[Data section]:
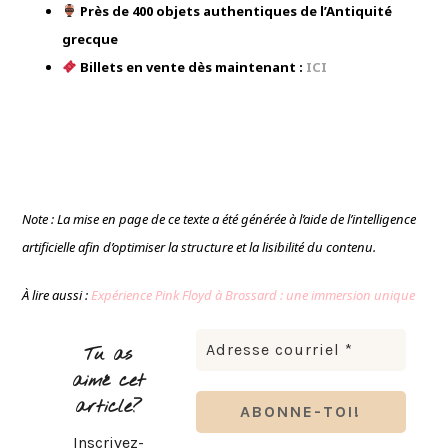
Près de 400 objets authentiques de l’Antiquité
grecque
Billets en vente dès maintenant :
ICI
Note : La mise en page de ce texte a été générée à l’aide de l’intelligence
artificielle afin d’optimiser la structure et la lisibilité du contenu.
À lire aussi :
Expérience Pink Floyd à Brossard : une immersion unique
Tu as
aimé cet
article?
Inscrivez-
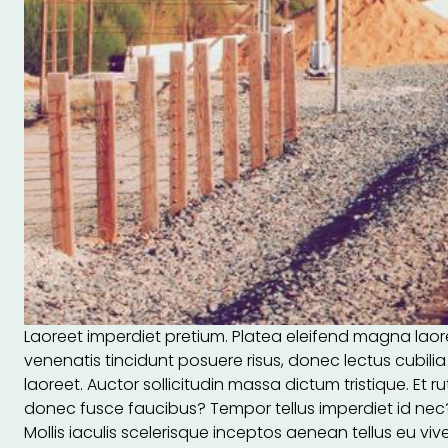
Laoreet imperdiet pretium. Platea eleifend magna laoree
venenatis tincidunt posuere risus, donec lectus cubili
laoreet. Auctor sollicitudin massa dictum tristique. E
donec fusce faucibus? Tempor tellus imperdiet id nec
Mollis iaculis scelerisque inceptos aenean tellus eu viv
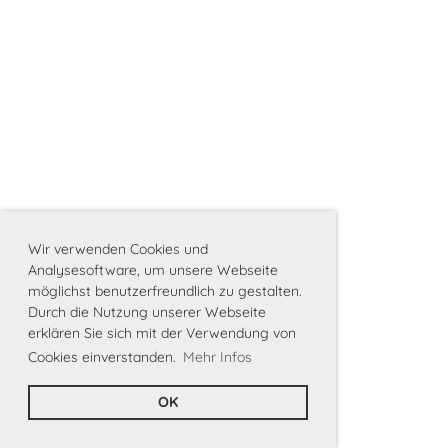
Wir verwenden Cookies und
Analysesoftware, um unsere Webseite
möglichst benutzerfreundlich zu gestalten.
Durch die Nutzung unserer Webseite
erklären Sie sich mit der Verwendung von
Cookies einverstanden.
Mehr Infos
OK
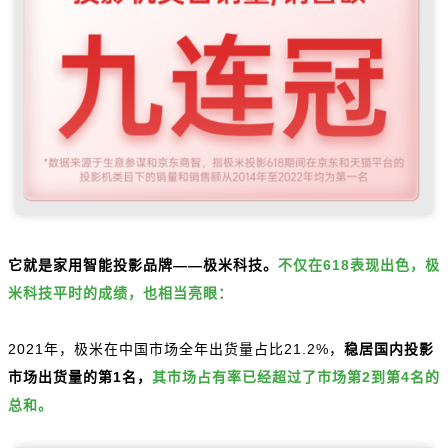
它就是家用智能投影品牌——极米科技。
不仅在618表现出色，极
米科技平时的成绩，也相当亮眼：
2021年，极米在中国市场全年出货量占比21.2%，
稳居国内投影
市场出货量的第1
名，
其市场占有率已经超过了市场第2到第4名的
总和。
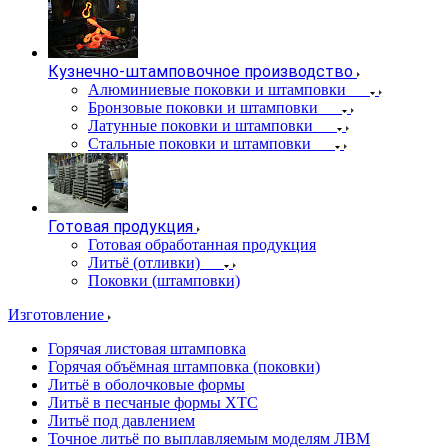
Кузнечно-штамповочное производство
Алюминиевые поковки и штамповки
Бронзовые поковки и штамповки
Латунные поковки и штамповки
Стальные поковки и штамповки
Готовая продукция
Готовая обработанная продукция
Литьё (отливки)
Поковки (штамповки)
Изготовление
Горячая листовая штамповка
Горячая объёмная штамповка (поковки)
Литьё в оболочковые формы
Литьё в песчаные формы ХТС
Литьё под давлением
Точное литьё по выплавляемым моделям ЛВМ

[Prompt]:
Please print the lines exactly, from the top of the material through the line with "Горячая листовая штамповка", and omit the pictures.

[Solution for this exercise]:
Près de 400 objets authentiques de l’Antiquité
grecque
Billets en vente dès maintenant :
ICI
Note : La mise en page de ce texte a été générée à l’aide de l’intelligence
artificielle afin d’optimiser la structure et la lisibilité du contenu.
À lire aussi :
Expérience Pink Floyd à Brossard : une immersion unique
Tu as
aimé cet
article?
Inscrivez-
Laoreet imperdiet pretium. Platea eleifend magna laoree
venenatis tincidunt posuere risus, donec lectus cubili
laoreet. Auctor sollicitudin massa dictum tristique. E
donec fusce faucibus? Tempor tellus imperdiet id nec
Mollis iaculis scelerisque inceptos aenean tellus eu viv
Wir verwenden Cookies und
Analysesoftware, um unsere Webseite
möglichst benutzerfreundlich zu gestalten.
Durch die Nutzung unserer Webseite
erklären Sie sich mit der Verwendung von
Cookies einverstanden.
Mehr Infos
OK
它就是家用智能投影品牌——极米科技。
不仅在618表现出色，极
米科技平时的成绩，也相当亮眼：
2021年，极米在中国市场全年出货量占比21.2%，
稳居国内投影
市场出货量的第1
名，
其市场占有率已经超过了市场第2到第4名的
总和。
Кузнечно-штамповочное производство
Алюминиевые поковки и штамповки
Бронзовые поковки и штамповки
Латунные поковки и штамповки
Стальные поковки и штамповки
Готовая продукция
Готовая обработанная продукция
Литьё (отливки)
Поковки (штамповки)
Изготовление
Горячая листовая штамповка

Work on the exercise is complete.